What you are asked to do: Print out each record, keeping it identical to the original.

(Task inputs Opens)

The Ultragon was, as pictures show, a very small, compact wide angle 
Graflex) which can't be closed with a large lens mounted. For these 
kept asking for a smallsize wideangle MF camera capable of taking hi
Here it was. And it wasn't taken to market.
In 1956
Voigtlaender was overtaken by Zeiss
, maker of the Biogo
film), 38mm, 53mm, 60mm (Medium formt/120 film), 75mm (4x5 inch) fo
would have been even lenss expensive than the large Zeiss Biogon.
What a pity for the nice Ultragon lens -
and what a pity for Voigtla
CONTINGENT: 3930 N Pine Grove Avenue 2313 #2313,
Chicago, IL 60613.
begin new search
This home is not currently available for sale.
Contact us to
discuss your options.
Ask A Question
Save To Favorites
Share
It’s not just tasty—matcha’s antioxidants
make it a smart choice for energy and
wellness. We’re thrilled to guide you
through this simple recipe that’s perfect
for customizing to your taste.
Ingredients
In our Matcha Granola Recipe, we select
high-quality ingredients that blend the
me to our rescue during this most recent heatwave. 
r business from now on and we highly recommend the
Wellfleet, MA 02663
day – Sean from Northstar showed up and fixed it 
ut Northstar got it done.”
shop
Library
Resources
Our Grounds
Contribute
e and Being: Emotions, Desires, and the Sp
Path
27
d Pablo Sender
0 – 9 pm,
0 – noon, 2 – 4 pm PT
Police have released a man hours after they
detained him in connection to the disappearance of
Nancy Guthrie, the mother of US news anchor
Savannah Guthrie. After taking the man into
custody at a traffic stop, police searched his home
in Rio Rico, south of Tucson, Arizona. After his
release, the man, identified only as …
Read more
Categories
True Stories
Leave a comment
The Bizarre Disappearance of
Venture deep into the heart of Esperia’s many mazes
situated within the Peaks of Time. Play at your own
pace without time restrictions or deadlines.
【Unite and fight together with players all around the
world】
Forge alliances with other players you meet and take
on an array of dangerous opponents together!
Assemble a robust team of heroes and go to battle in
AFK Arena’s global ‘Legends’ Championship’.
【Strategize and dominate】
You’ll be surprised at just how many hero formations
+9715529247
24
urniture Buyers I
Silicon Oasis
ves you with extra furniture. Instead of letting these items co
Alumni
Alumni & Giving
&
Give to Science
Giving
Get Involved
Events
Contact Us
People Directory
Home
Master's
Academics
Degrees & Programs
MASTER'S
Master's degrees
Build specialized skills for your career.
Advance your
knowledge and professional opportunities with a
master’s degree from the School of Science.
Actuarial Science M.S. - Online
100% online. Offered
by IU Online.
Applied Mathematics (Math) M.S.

(Task inputs Closes)

Answer space:
The Ultragon was, as pictures show, a very small, compact wide angle 
Graflex) which can't be closed with a large lens mounted. For these 
kept asking for a smallsize wideangle MF camera capable of taking hi
Here it was. And it wasn't taken to market.
In 1956
Voigtlaender was overtaken by Zeiss
, maker of the Biogo
film), 38mm, 53mm, 60mm (Medium formt/120 film), 75mm (4x5 inch) fo
would have been even lenss expensive than the large Zeiss Biogon.
What a pity for the nice Ultragon lens -
and what a pity for Voigtla
CONTINGENT: 3930 N Pine Grove Avenue 2313 #2313,
Chicago, IL 60613.
begin new search
This home is not currently available for sale.
Contact us to
discuss your options.
Ask A Question
Save To Favorites
Share
It’s not just tasty—matcha’s antioxidants
make it a smart choice for energy and
wellness. We’re thrilled to guide you
through this simple recipe that’s perfect
for customizing to your taste.
Ingredients
In our Matcha Granola Recipe, we select
high-quality ingredients that blend the
me to our rescue during this most recent heatwave. 
r business from now on and we highly recommend the
Wellfleet, MA 02663
day – Sean from Northstar showed up and fixed it 
ut Northstar got it done.”
shop
Library
Resources
Our Grounds
Contribute
e and Being: Emotions, Desires, and the Sp
Path
27
d Pablo Sender
0 – 9 pm,
0 – noon, 2 – 4 pm PT
Police have released a man hours after they
detained him in connection to the disappearance of
Nancy Guthrie, the mother of US news anchor
Savannah Guthrie. After taking the man into
custody at a traffic stop, police searched his home
in Rio Rico, south of Tucson, Arizona. After his
release, the man, identified only as …
Read more
Categories
True Stories
Leave a comment
The Bizarre Disappearance of
Venture deep into the heart of Esperia’s many mazes
situated within the Peaks of Time. Play at your own
pace without time restrictions or deadlines.
【Unite and fight together with players all around the
world】
Forge alliances with other players you meet and take
on an array of dangerous opponents together!
Assemble a robust team of heroes and go to battle in
AFK Arena’s global ‘Legends’ Championship’.
【Strategize and dominate】
You’ll be surprised at just how many hero formations
+9715529247
24
urniture Buyers I
Silicon Oasis
ves you with extra furniture. Instead of letting these items co
Alumni
Alumni & Giving
&
Give to Science
Giving
Get Involved
Events
Contact Us
People Directory
Home
Master's
Academics
Degrees & Programs
MASTER'S
Master's degrees
Build specialized skills for your career.
Advance your
knowledge and professional opportunities with a
master’s degree from the School of Science.
Actuarial Science M.S. - Online
100% online. Offered
by IU Online.
Applied Mathematics (Math) M.S.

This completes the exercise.